Abstract-Timing error tolerance turns to be an important design parameter in nanometer technology, high speed and high complexity integrated circuits. In this work, we present a low cost, multiple timing error detection and correction technique, which is based on a new Flip-Flop design. The proposed design approach provides timing error tolerance at the small penalty of one clock cycle delay in the circuit operation for each error correction. In addition, it is characterized by very low silicon area requirements compared to previous design schemes in the open literature. The proposed technique has been applied in a 90nm pipeline design of a digital FIR filter and the simulation results validated its efficiency.
I. INTRODUCTION CMOS technology evolution and integrated circuits and systems complexity explosion, in the nanometer era, result in an ongoing difficulty to achieve adequate reliability levels and keep the cost of testing within acceptable bounds [1] [2] . The device size scaling, the power supply reduction and the operating frequency increase affect circuits' noise margins and reliability. In this context, the probability of transient faults generation increases making hard to limit error rate levels within specifications.

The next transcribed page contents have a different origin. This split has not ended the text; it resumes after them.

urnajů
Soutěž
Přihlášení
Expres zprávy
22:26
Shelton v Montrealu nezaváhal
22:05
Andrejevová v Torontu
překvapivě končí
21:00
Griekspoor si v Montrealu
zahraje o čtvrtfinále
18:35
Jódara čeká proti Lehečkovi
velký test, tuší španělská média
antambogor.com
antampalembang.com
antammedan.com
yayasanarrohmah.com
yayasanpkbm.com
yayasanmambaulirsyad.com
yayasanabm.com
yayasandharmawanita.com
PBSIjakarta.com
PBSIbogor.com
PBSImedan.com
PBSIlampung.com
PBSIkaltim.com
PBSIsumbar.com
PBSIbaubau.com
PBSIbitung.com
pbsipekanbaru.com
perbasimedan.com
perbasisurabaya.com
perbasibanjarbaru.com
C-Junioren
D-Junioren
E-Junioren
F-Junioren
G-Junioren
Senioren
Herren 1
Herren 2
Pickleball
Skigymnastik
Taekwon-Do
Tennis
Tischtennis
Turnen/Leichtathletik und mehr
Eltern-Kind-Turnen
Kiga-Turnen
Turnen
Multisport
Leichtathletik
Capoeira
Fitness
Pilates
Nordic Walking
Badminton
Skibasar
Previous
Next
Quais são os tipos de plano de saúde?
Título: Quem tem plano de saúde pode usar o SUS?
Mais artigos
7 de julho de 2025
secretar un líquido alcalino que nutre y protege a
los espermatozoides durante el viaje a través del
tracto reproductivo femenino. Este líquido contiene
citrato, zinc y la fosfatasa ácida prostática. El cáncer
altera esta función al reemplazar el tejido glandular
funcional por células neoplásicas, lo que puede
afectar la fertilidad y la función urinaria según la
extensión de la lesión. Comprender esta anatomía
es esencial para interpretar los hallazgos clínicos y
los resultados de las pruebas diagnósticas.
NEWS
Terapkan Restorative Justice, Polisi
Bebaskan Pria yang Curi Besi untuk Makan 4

Various mechanisms like crosstalk, power supply disturbance or ground bounce have been accused for timing error generation. The increased path delay deviations, due to process variations, and the manufacturing defects that affect circuit speed may also result in timing errors that are not easily detectable (in terms of test cost) in high frequency and/or high device count integrated circuits (ICs). Although very complex testing procedures are followed, these are not sufficient to exercise the huge number of paths in modern circuit designs, and consequently they are not capable to effectively screen out all timing related defective ICs. Thus, a considerable part of defective ICs may escape the fabrication tests. Additionally, and for the same reasons, timing verification turns to be a hard task escalating the probability of timing failures in a design. Furthermore, modern systems running at multiple frequency and voltage levels may suffer from an increased timing error rate due to numerous environmental and process related as well as data dependent variabilities that may affect circuit performance. In addition, transistor aging problems significantly impact the performance of nanometer circuits resulting in the appearance of timing errors early in the circuit lifetime [3] [4] . Such examples are the Negative Bias Temperature Instability (NBTI) induced aging of PMOS transistors and the hot-carrier injection (HCI) induced aging of NMOS transistors, which increase the threshold voltage over time increasing so the path delays [5] . From the above, it is evident that concurrent online testing techniques for timing error detection and correction are becoming mandatory in order to achieve acceptable levels of error robustness and meet reliability requirements. Besides, dynamic voltage scaling (DVS) techniques, for low power operation, may perform more efficiently tolerating timing errors by exploiting error detection and correction mechanisms to overcome increased error rates [6] , [7] .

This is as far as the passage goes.